Only the lines from the one that includes "February 2024" through the last line below belong in the reply, copied exactly and without pictures.

• **Saved data entries**

━━━━━━━━

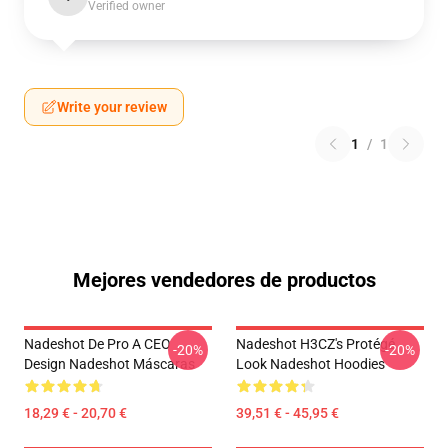
Verified owner
Write your review
1
/
1
Mejores vendedores de productos
Nadeshot De Pro A CEO
Nadeshot H3CZ's Protégé
-20%
-20%
Design Nadeshot Máscaras
Look Nadeshot Hoodies
18,29 € - 20,70 €
39,51 € - 45,95 €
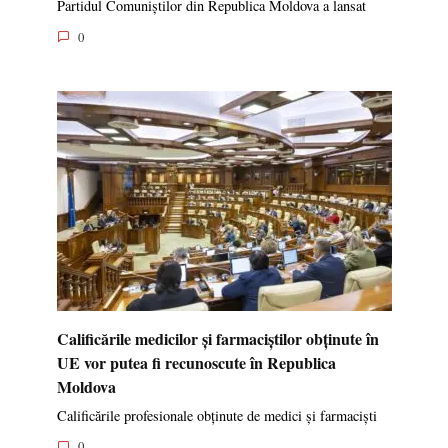
Partidul Comuniștilor din Republica Moldova a lansat
0
Calificările medicilor și farmaciștilor obținute în
UE vor putea fi recunoscute în Republica
Moldova
Calificările profesionale obținute de medici și farmaciști
0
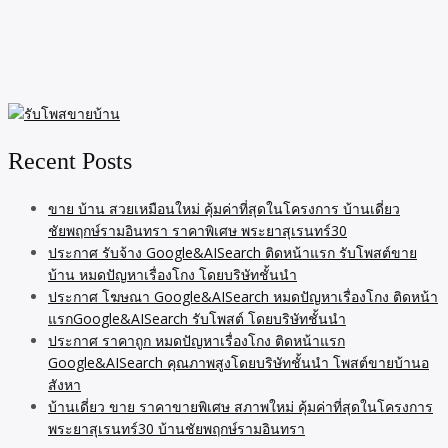
Recent Posts
ขาย บ้าน สวยเหมือนใหม่ คุ้มค่าที่สุดในโครงการ บ้านเดี่ยว
ชัยพฤกษ์รามอินทรา ราคาพิเศษ พระยาสุเรนทร์30
ประกาศ รับจ้าง Google&AISearch ติดหน้าแรก รับโพสต์ขาย
บ้าน หมดปัญหาเรื่องโกง โดยบริษัทชั้นนำ
ประกาศ โฆษณา Google&AISearch หมดปัญหาเรื่องโกง ติดหน้า
แรกGoogle&AISearch รับโพสต์ โดยบริษัทชั้นนำ
ประกาศ ราคาถูก หมดปัญหาเรื่องโกง ติดหน้าแรก
Google&AISearch คุณภาพสูงโดยบริษัทชั้นนำ โพสต์ขายบ้านอ
สังหา
บ้านเดี่ยว ขาย ราคาขายพิเศษ สภาพใหม่ คุ้มค่าที่สุดในโครงการ
พระยาสุเรนทร์30 บ้านชัยพฤกษ์รามอินทรา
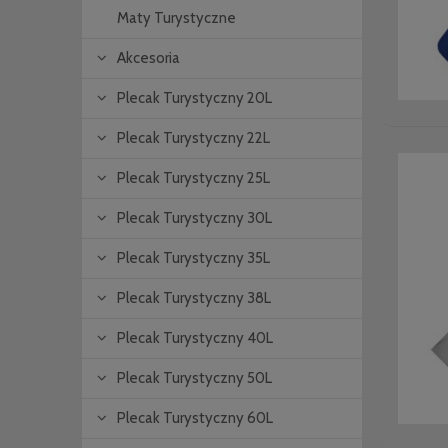
Maty Turystyczne
Akcesoria
Plecak Turystyczny 20L
Plecak Turystyczny 22L
Plecak Turystyczny 25L
Plecak Turystyczny 30L
Plecak Turystyczny 35L
Plecak Turystyczny 38L
Plecak Turystyczny 40L
Plecak Turystyczny 50L
Plecak Turystyczny 60L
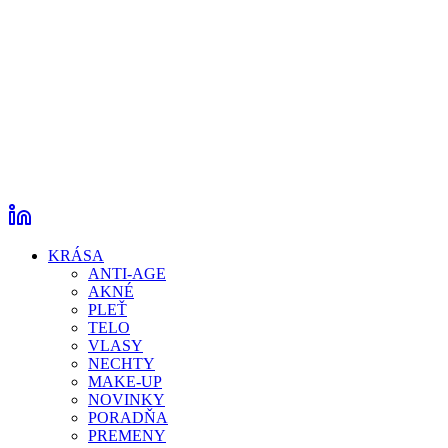
KRÁSA
ANTI-AGE
AKNÉ
PLEŤ
TELO
VLASY
NECHTY
MAKE-UP
NOVINKY
PORADŇA
PREMENY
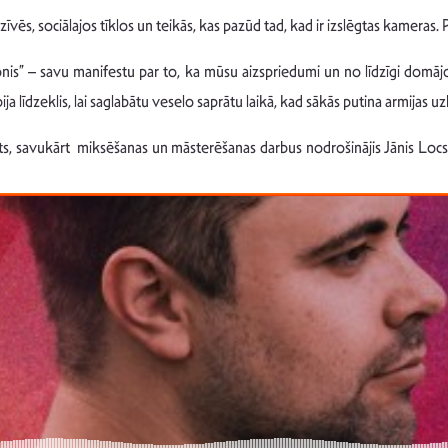
s, sociālajos tīklos un teikās, kas pazūd tad, kad ir izslēgtas kameras. Par
ilonis” – savu manifestu par to, ka mūsu aizspriedumi un no līdzīgi domā
ja līdzeklis, lai saglabātu veselo saprātu laikā, kad sākās putina armijas 
pats, savukārt miksēšanas un māsterēšanas darbus nodrošinājis Jānis Loc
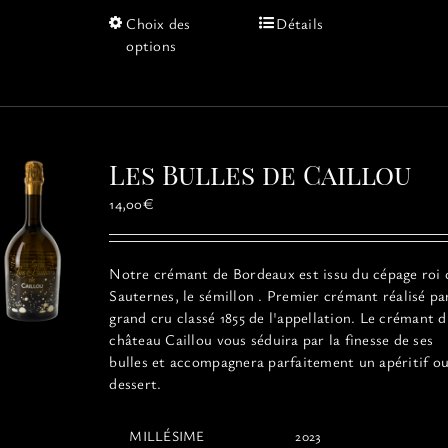
Ce
Choix des
Détails
produit
options
a
plusieurs
variations.
Les
options
Les Bulles de Caillou
peuvent
être
14,00
€
choisies
sur
la
Notre crémant de Bordeaux est issu du cépage roi 
page
Sauternes, le sémillon . Premier crémant réalisé pa
du
grand cru classé 1855 de l'appellation. Le crémant 
produit
château Caillou vous séduira par la finesse de ses
bulles et accompagnera parfaitement un apéritif o
dessert.
MILLÉSIME
2023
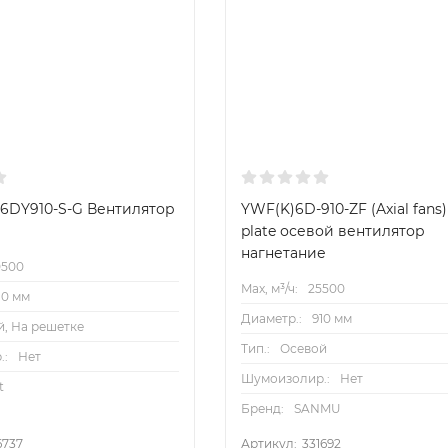
нтажное панели с защитной решеткой
 6DY910-S-G Вентилятор
YWF(K)6D-910-ZF (Axial fans)
plate осевой вентилятор
нагнетание
0500
Max, м³/ч:
25500
10 мм
Диаметр.:
910 мм
й, На решетке
Тип.:
Осевой
.:
Нет
Шумоизолир.:
Нет
t
Бренд:
SANMU
6737
Артикул:
331692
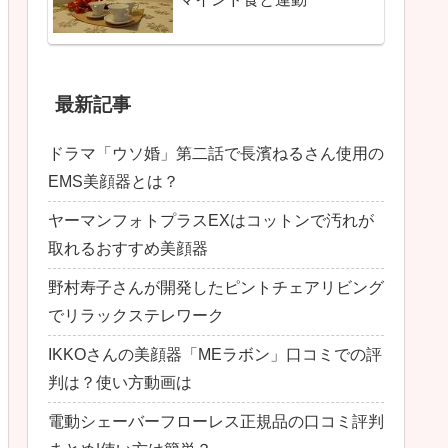
最新記事
ドラマ「ウソ婚」第二話で長濱ねるさん使用の
EMS美顔器とは？
ヤーマンフォトプラスEXはコットンで汚れが
取れるおすすめ美顔器
野村寿子さんが開発したピントチェアリビング
でリラックステレワーク
IKKOさんの美顔器「MEラボン」口コミでの評
判は？使い方動画は
電動シェーバーフローレス正規品の口コミ評判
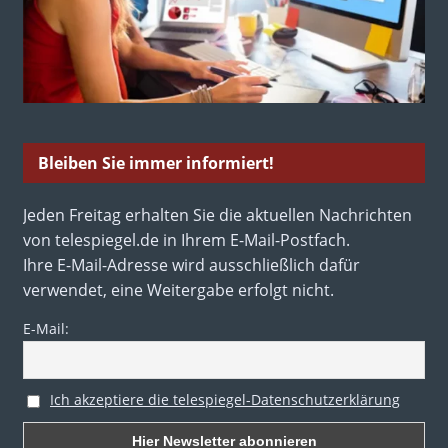
Bleiben Sie immer informiert!
Jeden Freitag erhalten Sie die aktuellen Nachrichten
von telespiegel.de in Ihrem E-Mail-Postfach.
Ihre E-Mail-Adresse wird ausschließlich dafür
verwendet, eine Weitergabe erfolgt nicht.
E-Mail:
Ich akzeptiere die telespiegel-Datenschutzerklärung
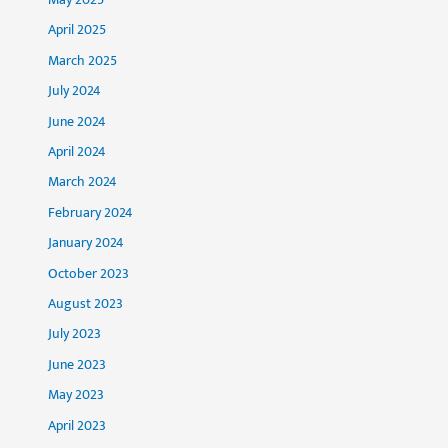
April 2025
March 2025
July 2024
June 2024
April 2024
March 2024
February 2024
January 2024
October 2023
August 2023
July 2023
June 2023
May 2023
April 2023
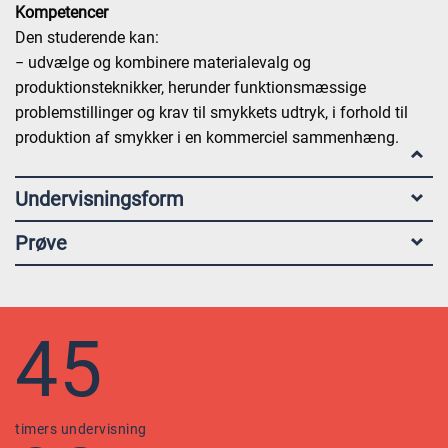
Kompetencer
Den studerende kan:
− udvælge og kombinere materialevalg og
produktionsteknikker, herunder funktionsmæssige
problemstillinger og krav til smykkets udtryk, i forhold til
produktion af smykker i en kommerciel sammenhæng.
Undervisningsform
Prøve
45
timers undervisning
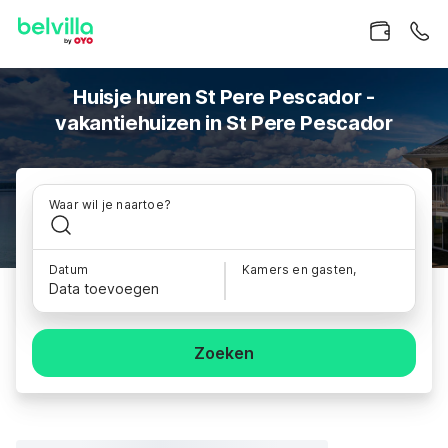
Huisje huren St Pere Pescador -
vakantiehuizen in St Pere Pescador
Waar wil je naartoe?
Datum
Kamers en gasten,
Data toevoegen
Zoeken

━━━━━━━━

• **YOUR RESPONSE**
February 2024
January 2024
October 2023
August 2023
July 2023
June 2023
May 2023
April 2023
Kompetencer
Den studerende kan:
− udvælge og kombinere materialevalg og
produktionsteknikker, herunder funktionsmæssige
problemstillinger og krav til smykkets udtryk, i forhold til
produktion af smykker i en kommerciel sammenhæng.
Undervisningsform
Prøve
45
timers undervisning
Huisje huren St Pere Pescador -
vakantiehuizen in St Pere Pescador
Waar wil je naartoe?
Datum
Kamers en gasten,
Data toevoegen
Zoeken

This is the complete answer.